Deep Learning Large Language Models Intermediate

self-attention

A neural network layer that transforms a sequence of embeddings (for example, token embeddings) into another sequence of embeddings.

Plain English Explanation

A neural network layer that transforms a sequence of embeddings (for example, token embeddings) into another sequence of embeddings. Each embedding in the output sequence is constructed by integrating information from the elements of the input sequence through an attention mechanism. The self part of self-attention refers to the sequence attending to itself rather than to some other context. Self-attention is one of the main building blocks for Transformers and uses dictionary lookup terminology, such as "query", "key", and "value". A self-attention layer starts with a sequence of input representations, one for each word. The input representation for a word can be a simple embedding.
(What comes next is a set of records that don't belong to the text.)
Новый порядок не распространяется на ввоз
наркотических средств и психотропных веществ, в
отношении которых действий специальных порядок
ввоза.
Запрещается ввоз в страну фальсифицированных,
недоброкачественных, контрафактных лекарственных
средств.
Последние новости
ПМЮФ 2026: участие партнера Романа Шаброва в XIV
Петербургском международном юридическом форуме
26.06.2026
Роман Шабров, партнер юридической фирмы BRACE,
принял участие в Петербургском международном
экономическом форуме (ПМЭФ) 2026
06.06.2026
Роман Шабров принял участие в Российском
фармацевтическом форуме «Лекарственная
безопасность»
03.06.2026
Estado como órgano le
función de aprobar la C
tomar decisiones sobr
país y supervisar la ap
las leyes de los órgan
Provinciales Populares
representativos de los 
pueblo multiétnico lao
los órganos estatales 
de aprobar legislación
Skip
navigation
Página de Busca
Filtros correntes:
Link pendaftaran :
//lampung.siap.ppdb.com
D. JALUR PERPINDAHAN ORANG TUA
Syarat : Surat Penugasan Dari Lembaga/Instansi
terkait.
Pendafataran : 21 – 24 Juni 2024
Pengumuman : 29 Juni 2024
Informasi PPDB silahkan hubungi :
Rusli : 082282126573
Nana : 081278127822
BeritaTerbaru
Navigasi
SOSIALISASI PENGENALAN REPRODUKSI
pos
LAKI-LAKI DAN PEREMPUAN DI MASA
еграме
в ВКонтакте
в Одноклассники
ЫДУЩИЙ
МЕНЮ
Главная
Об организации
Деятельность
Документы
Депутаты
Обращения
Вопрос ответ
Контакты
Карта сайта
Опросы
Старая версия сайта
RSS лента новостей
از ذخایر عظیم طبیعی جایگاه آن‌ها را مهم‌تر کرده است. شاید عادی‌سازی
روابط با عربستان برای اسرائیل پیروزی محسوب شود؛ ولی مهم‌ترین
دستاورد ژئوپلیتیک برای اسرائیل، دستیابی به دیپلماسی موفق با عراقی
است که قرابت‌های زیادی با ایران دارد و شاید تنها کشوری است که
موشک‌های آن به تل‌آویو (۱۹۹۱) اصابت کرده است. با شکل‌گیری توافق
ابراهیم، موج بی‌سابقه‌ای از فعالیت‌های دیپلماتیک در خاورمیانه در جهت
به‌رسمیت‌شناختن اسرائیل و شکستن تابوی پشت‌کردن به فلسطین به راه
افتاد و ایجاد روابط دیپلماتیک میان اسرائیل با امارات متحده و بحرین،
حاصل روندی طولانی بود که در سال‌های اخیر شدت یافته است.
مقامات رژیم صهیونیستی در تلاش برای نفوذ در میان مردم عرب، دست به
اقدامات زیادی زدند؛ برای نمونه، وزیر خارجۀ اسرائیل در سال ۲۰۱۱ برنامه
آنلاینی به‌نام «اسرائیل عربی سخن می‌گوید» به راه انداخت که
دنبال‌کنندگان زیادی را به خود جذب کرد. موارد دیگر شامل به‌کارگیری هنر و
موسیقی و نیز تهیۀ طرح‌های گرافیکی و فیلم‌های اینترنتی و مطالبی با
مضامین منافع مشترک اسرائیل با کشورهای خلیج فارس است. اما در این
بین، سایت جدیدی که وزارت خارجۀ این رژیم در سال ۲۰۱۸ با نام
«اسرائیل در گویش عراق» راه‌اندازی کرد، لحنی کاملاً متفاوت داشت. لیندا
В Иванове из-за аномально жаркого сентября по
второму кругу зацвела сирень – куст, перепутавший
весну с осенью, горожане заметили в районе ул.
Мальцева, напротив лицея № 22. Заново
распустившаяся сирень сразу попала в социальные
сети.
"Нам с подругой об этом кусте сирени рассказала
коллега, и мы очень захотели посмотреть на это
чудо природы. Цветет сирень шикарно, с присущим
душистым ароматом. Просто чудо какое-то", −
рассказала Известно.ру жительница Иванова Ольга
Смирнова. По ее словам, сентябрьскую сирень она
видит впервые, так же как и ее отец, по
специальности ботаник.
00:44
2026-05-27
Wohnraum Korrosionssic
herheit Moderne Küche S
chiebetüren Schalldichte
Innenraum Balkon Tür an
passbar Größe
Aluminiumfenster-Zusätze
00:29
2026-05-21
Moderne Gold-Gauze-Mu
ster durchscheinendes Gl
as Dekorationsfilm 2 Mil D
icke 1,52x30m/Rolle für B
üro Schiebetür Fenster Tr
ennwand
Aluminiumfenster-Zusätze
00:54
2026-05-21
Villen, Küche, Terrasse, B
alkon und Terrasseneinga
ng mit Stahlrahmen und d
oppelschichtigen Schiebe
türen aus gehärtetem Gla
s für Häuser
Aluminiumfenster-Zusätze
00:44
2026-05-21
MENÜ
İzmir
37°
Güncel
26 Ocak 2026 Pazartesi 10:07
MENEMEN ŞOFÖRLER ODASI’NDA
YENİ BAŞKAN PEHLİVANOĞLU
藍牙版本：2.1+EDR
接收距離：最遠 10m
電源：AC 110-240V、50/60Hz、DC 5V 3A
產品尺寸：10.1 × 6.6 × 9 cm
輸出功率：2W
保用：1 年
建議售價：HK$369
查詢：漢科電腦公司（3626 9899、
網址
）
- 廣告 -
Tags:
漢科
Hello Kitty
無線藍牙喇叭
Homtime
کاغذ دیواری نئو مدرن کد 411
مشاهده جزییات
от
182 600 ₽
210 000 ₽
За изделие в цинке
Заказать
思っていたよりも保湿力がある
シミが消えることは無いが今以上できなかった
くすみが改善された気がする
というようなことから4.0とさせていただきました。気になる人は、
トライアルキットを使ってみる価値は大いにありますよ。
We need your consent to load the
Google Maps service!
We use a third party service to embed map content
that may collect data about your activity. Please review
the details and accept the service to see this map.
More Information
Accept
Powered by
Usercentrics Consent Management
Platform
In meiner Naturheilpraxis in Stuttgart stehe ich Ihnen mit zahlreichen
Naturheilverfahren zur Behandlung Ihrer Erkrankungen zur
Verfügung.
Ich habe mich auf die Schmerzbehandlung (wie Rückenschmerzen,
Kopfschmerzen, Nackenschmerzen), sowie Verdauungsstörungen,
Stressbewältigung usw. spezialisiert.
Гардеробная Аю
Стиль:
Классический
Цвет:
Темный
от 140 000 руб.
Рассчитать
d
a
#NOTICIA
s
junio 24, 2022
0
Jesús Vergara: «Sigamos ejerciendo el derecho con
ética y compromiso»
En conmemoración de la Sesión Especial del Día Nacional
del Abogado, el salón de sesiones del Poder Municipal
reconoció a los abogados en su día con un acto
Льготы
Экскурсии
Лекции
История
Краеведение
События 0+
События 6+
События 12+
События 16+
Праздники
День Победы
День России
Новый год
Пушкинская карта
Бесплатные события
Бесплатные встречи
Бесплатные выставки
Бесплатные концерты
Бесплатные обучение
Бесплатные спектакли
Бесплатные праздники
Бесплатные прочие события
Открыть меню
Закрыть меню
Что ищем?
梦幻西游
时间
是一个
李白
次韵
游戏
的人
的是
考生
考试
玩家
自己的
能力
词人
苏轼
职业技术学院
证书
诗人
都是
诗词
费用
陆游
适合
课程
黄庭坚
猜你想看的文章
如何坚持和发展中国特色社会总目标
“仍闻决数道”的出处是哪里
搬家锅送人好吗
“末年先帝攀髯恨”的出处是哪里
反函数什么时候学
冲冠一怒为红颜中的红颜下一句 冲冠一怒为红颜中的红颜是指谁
For each word in an input sequence, the network scores the relevance of the word to every element in the whole sequence of words. The relevance scores determine how much the word's final representation incorporates the representations of other words. For example, consider the following sentence: The animal didn't cross the street because it was too tired. The following illustration (from Transformer: A Novel Neural Network Architecture for Language Understanding) shows a self-attention layer's attention pattern for the pronoun it, with the darkness of each line indicating how much each word contributes to the representation: The self-attention layer highlights words that are relevant to "it". In this case, the attention layer has learned to highlight words that it might refer to, assigning the highest weight to animal. For a sequence of n tokens, self-attention transforms a sequence of embeddings n separate times, once at each position in the sequence. Refer also to attention and multi-head self-attention.

How is it used?

Practitioners refer to self-attention when building, training, or evaluating machine learning systems. It appears in research papers, product documentation, and technical discussions about AI capabilities and limitations.